The Observer
Jay Rayner struggled in vain to give a generous review to this smart-looking New York-style steakhouse, which has earned a strong following over 22 years. His meal here was both inconsistent and painfully slow, the main courses barely arriving by 10pm when his party had arrived early for their 8.30 booking.
“The sense was very much of a kitchen trying and failing to cope. Rib-eye and sirloin steaks were served medium, rather than medium rare as requested. They were piping hot and tense, because they hadn’t been rested. Chips were undercooked. Steakhouses have to do a small number of things perfectly. Unrested, overcooked steaks at £30 a pop, and undercooked chips isn’t good enough.”
There were other problems. Café de Paris butter did not arrive as ordered (but appeared on the bill), the wine was hidden and to cap it all, the Caesar salad prepared tableside used anchovies preserved in vinegar instead of salt, so they failed reduce to a paste.

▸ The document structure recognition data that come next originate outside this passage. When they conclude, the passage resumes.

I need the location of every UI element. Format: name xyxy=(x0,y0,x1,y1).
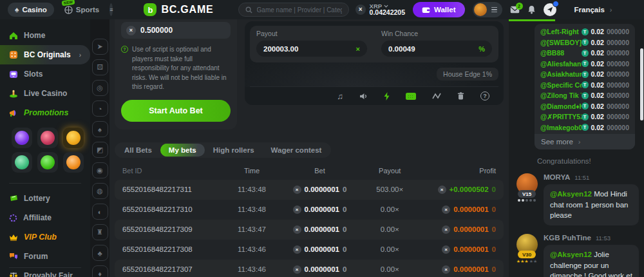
game-icon[interactable]: ♠ xyxy=(92,121,108,137)
wallet-button[interactable]: Wallet xyxy=(413,2,464,17)
turbo-bolt-icon[interactable] xyxy=(384,92,390,100)
help-icon[interactable]: ? xyxy=(480,91,489,100)
bets-table: Bet ID Time Bet Payout Profit 6552016848… xyxy=(115,162,504,277)
payout-input[interactable] xyxy=(263,45,356,53)
menu-hamburger-icon[interactable]: ≡ xyxy=(109,3,113,16)
chat-scrollbar[interactable] xyxy=(640,48,643,120)
game-icon[interactable]: ◎ xyxy=(92,80,108,96)
sidebar-item-label: Affiliate xyxy=(23,213,52,222)
winner-username[interactable]: @Diamond♦Hu... xyxy=(540,102,582,110)
chevron-down-icon xyxy=(384,5,388,8)
winner-username[interactable]: @Zilong Tik Tok xyxy=(540,91,582,99)
sidebar-item-forum[interactable]: Forum xyxy=(0,247,90,266)
sound-icon[interactable] xyxy=(359,93,368,100)
rain-winner-row[interactable]: @Left-Right T 0.02000000 xyxy=(540,26,629,37)
win-chance-input-wrap[interactable]: % xyxy=(381,41,492,57)
notifications-button[interactable] xyxy=(527,5,536,14)
winner-username[interactable]: @Asiakhatun xyxy=(540,70,582,78)
table-row[interactable]: 65520168482217308 11:43:46 × 0.00000010 … xyxy=(115,240,504,260)
hotkeys-keyboard-icon[interactable] xyxy=(406,93,416,100)
game-icon[interactable]: ◍ xyxy=(92,183,108,199)
payout-input-wrap[interactable]: × xyxy=(256,41,367,57)
rain-winner-row[interactable]: @Asiakhatun T 0.02000000 xyxy=(540,69,629,80)
winner-username[interactable]: @Left-Right xyxy=(540,28,579,35)
table-row[interactable]: 65520168482217311 11:43:48 × 0.00000010 … xyxy=(115,180,504,200)
game-icon[interactable]: ◔ xyxy=(92,100,108,117)
messages-button[interactable]: 2 xyxy=(510,6,520,14)
game-icon[interactable]: ➤ xyxy=(92,39,108,55)
script-note-text: Use of script is optional and players mu… xyxy=(132,45,231,92)
game-icon[interactable]: ♦ xyxy=(92,265,108,277)
game-icon[interactable]: ◐ xyxy=(92,204,108,220)
winner-username[interactable]: @[SWEBOY] xyxy=(540,39,582,46)
congratulations-text: Congratulations! xyxy=(537,157,639,165)
sidebar-item-lottery[interactable]: Lottery xyxy=(0,189,90,208)
profile-menu[interactable] xyxy=(473,2,502,17)
tab-casino[interactable]: ♠ Casino xyxy=(8,3,54,17)
see-more-button[interactable]: See more › xyxy=(535,134,635,149)
message-username[interactable]: KGB PuhTine xyxy=(544,234,591,242)
start-auto-bet-button[interactable]: Start Auto Bet xyxy=(121,100,231,122)
sidebar-item-affiliate[interactable]: Affiliate xyxy=(0,208,90,227)
promo-tile[interactable] xyxy=(63,152,84,173)
rain-winner-row[interactable]: @Imakegob00m... T 0.02000000 xyxy=(540,122,629,133)
rain-winner-row[interactable]: @Aliesfahan1363 T 0.02000000 xyxy=(540,59,629,70)
rain-winner-row[interactable]: @Zilong Tik Tok T 0.02000000 xyxy=(540,90,629,101)
winner-username[interactable]: @BB88 xyxy=(540,49,564,57)
message-body: MORYA 11:51 @Aksyen12 Mod Hindi chat roo… xyxy=(544,173,639,225)
promo-tile[interactable] xyxy=(12,152,32,173)
bets-tab[interactable]: High rollers xyxy=(205,144,263,157)
rain-winner-row[interactable]: @✗PRITTY5233✗ T 0.02000000 xyxy=(540,111,629,122)
game-icon[interactable]: ⚄ xyxy=(92,59,108,75)
sidebar-item-home[interactable]: Home xyxy=(0,26,90,45)
winner-username[interactable]: @Aliesfahan1363 xyxy=(540,60,582,68)
mention[interactable]: @Aksyen12 xyxy=(550,251,592,258)
game-icon[interactable]: ◉ xyxy=(92,162,108,178)
search-icon xyxy=(245,6,252,14)
rain-winner-row[interactable]: @[SWEBOY] T 0.02000000 xyxy=(540,37,629,48)
win-chance-input[interactable] xyxy=(388,45,478,53)
bets-tab[interactable]: Wager contest xyxy=(263,144,330,157)
music-icon[interactable]: ♫ xyxy=(337,91,343,101)
rain-winner-row[interactable]: @Specific Cowden T 0.02000000 xyxy=(540,80,629,91)
winner-username[interactable]: @Imakegob00m... xyxy=(540,124,582,131)
tab-sports[interactable]: NEW Sports xyxy=(61,3,103,17)
clear-trash-icon[interactable] xyxy=(457,92,464,100)
winner-username[interactable]: @✗PRITTY5233✗ xyxy=(540,113,582,120)
sidebar-item-vip-club[interactable]: VIP Club xyxy=(0,227,90,247)
hamburger-glyph: ≡ xyxy=(109,6,113,13)
rain-winner-row[interactable]: @BB88 T 0.02000000 xyxy=(540,48,629,59)
game-icon[interactable]: ♜ xyxy=(92,224,108,240)
search-input[interactable] xyxy=(257,6,342,14)
sidebar-item-slots[interactable]: Slots xyxy=(0,64,90,84)
stats-icon[interactable] xyxy=(432,93,441,99)
sidebar-item-live-casino[interactable]: Live Casino xyxy=(0,84,90,103)
promo-tile[interactable] xyxy=(12,128,32,148)
bet-amount-input[interactable] xyxy=(140,26,225,35)
bets-tab[interactable]: My bets xyxy=(160,144,205,157)
game-search[interactable] xyxy=(238,3,349,17)
game-icon[interactable]: ♣ xyxy=(92,245,108,261)
bets-tab[interactable]: All Bets xyxy=(116,144,160,157)
table-row[interactable]: 65520168482217307 11:43:46 × 0.00000010 … xyxy=(115,260,504,277)
bet-amount-field[interactable]: × xyxy=(121,22,231,39)
promo-tile[interactable] xyxy=(63,128,84,148)
language-selector[interactable]: Français › xyxy=(574,6,612,14)
balance-selector[interactable]: × XRP 0.04242205 xyxy=(355,3,405,17)
sidebar-item-promotions[interactable]: Promotions xyxy=(0,103,90,122)
rain-winner-row[interactable]: @Diamond♦Hu... T 0.02000000 xyxy=(540,101,629,112)
mention[interactable]: @Aksyen12 xyxy=(550,190,592,198)
promo-tile[interactable] xyxy=(37,152,58,173)
table-row[interactable]: 65520168482217309 11:43:47 × 0.00000010 … xyxy=(115,220,504,240)
time-cell: 11:43:48 xyxy=(224,186,279,193)
promo-tile[interactable] xyxy=(37,128,58,148)
bc-game-logo[interactable]: b BC.GAME xyxy=(144,3,213,16)
message-username[interactable]: MORYA xyxy=(544,173,570,181)
controls-row: × ? Use of script is optional and player… xyxy=(115,19,504,129)
table-row[interactable]: 65520168482217310 11:43:48 × 0.00000010 … xyxy=(115,200,504,220)
sidebar-item-bc-originals[interactable]: BC Originals › xyxy=(0,45,90,64)
avatar[interactable] xyxy=(474,3,487,16)
winner-username[interactable]: @Specific Cowden xyxy=(540,81,582,89)
game-icon[interactable]: ◩ xyxy=(92,142,108,158)
chat-toggle-button[interactable] xyxy=(544,3,556,16)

Jay Rayner - 2024-05-12Daily Mail
Tom Parker Bowles found great service at this grill, although the food was “something of a mixed bag” – mainly to do with problems of timing.
Cheese scones, served with Marmite-infused butter, were ”joyously light”; a searingly hot French onion soup was “eminently respectable”; and a prawn cocktail was decent, he reckoned – although “I do wish kitchens would step away from the tiger prawns. Expensive is not always best, especially when those traditional small pink commas are packed with so much more piscine punch.”
Of the main dishes, a bone-in sirloin steak had “depth and heft and grunt”, and beef dripping chips were excellent. But a porterhouse “comes medium rare, rather than blue. It has also been sitting on the pass too long, meaning the meat is on the cooler side of lukewarm and the fat has congealed.” A similar wait had left French fries “cold and flaccid”.